Somebody made a smart decision this week regarding the itinerary of a special tour for media and public officials regarding the Pikes Peak Rural Transportation Authority’s renewal on the November ballot.
Everyone knew the basic plan, understandably, was to visit a handful of locations for capital projects that would be funded in the 2014-2024 time frame by PPRTA II.
But just to make sure the group came away with more substance, the tour also included several success stories from the first PPRTA package. Topping that list were the Woodmen Road-Academy Boulevard interchange and the Union Boulevard-Austin Bluffs Parkway interchange, both of which solved thorny traffic-flow crises for Colorado Springs.
Sure, the fruits of the first PPRTA have spread further around the area, but for anyone who might need convincing of how effective the concept has been since its initial passage in 2004, those two high-profile accomplishments serve as Exhibits A and B.
With two years remaining and work still ongoing with revenues from the first 10-year sales tax, organizers led by attorney Dan Stuart, CH2MHill executive Dirk Draper and Council of Neighbors and Organizations president Dave Munger don’t want to wait until the last minute for PPRTA II. With help from residents and area governments, they’ve put together a second batch of projects that would commence in 18 months with no loss in momentum.

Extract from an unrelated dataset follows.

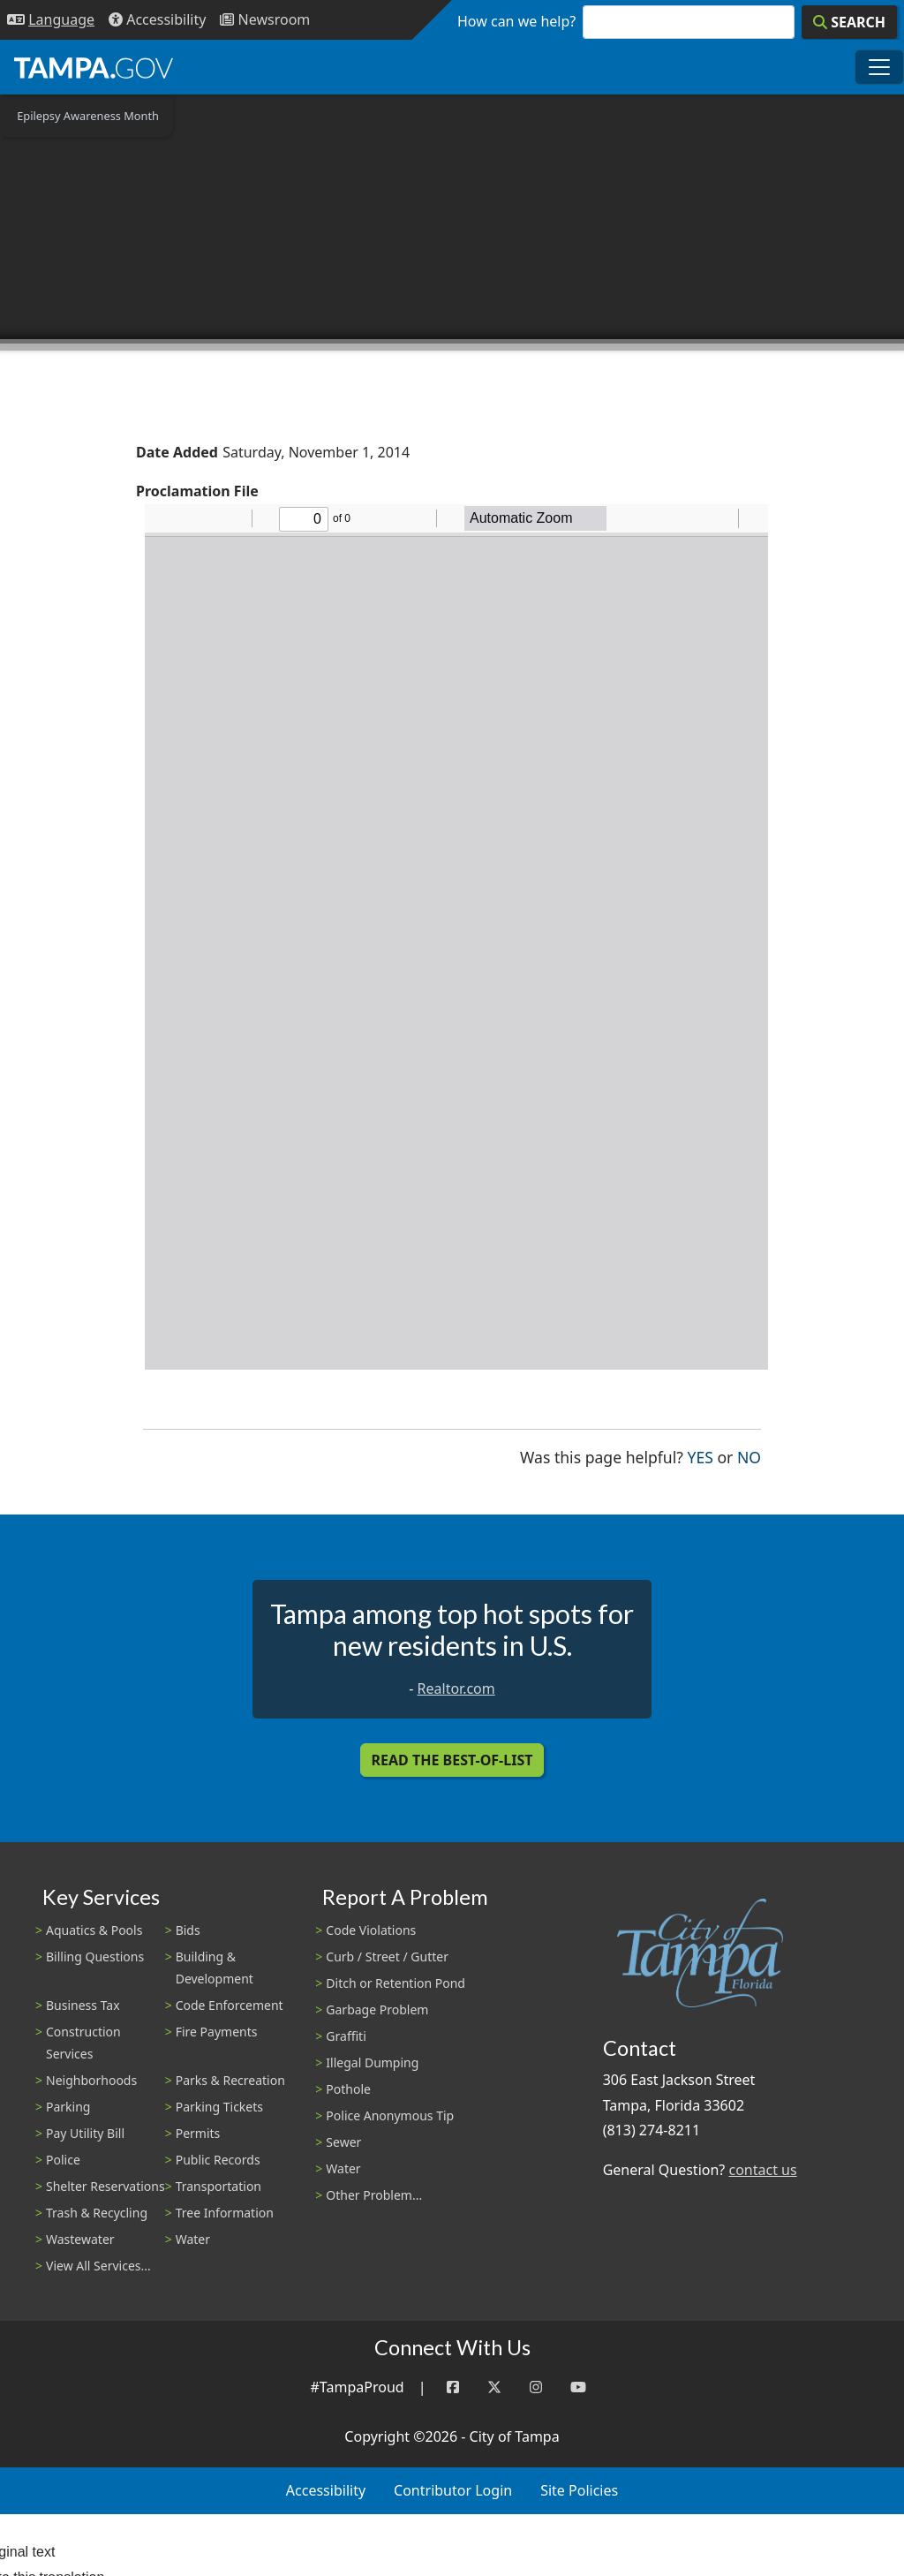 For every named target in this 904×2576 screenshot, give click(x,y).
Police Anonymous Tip (390, 2115)
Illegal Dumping (372, 2062)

As quickly became obvious on that tour, the PPRTA encore doesn’t have the same kind of sexy marquee projects, though the organizers have made sure to address needs in different sections of the city. To the northwest, there’s the extension of Centennial Boulevard southward to connect with Interstate 25 at the Fontanero interchange, relieving the burden on the nearby Fillmore exit. Further east, there’s improving the heavily congested Woodmen-Union intersection. Then to the Westside and Manitou, there’s a plan to deal with the mess known as No Man’s Land.
Otherwise, large elements of PPRTA II will focus on fixing unseen problems before they fester into far worse emergencies. The tour group saw the most alarming example — the fast-deteriorating bridge on South Circle Drive over Hancock. It’s a major traffic artery connecting the south and southeast parts of the city, and that bridge has no nearby alternate route. So when you stand underneath it and see the corrosion, rust and crumbling cement, even exposing rebar in places, you realize how it could turn into a serious mess if the bridge suddenly had to be closed (similar to the Cimarron bridge east of I-25 several years ago).
Replacing bridges that still might seem functional won’t impress the masses, which is why the PPRTA II backers are working on those public officials (and, yes, the media). The tour group included Chamber/EDC president and CEO Joe Raso, an indication that the need for better infrastructure is a selling point on many levels, including the effort to attract more companies to Colorado Springs.
It’s obvious that nobody’s taking the PPRTA II ballot issue for granted, and that’s a positive first step toward helping it become reality.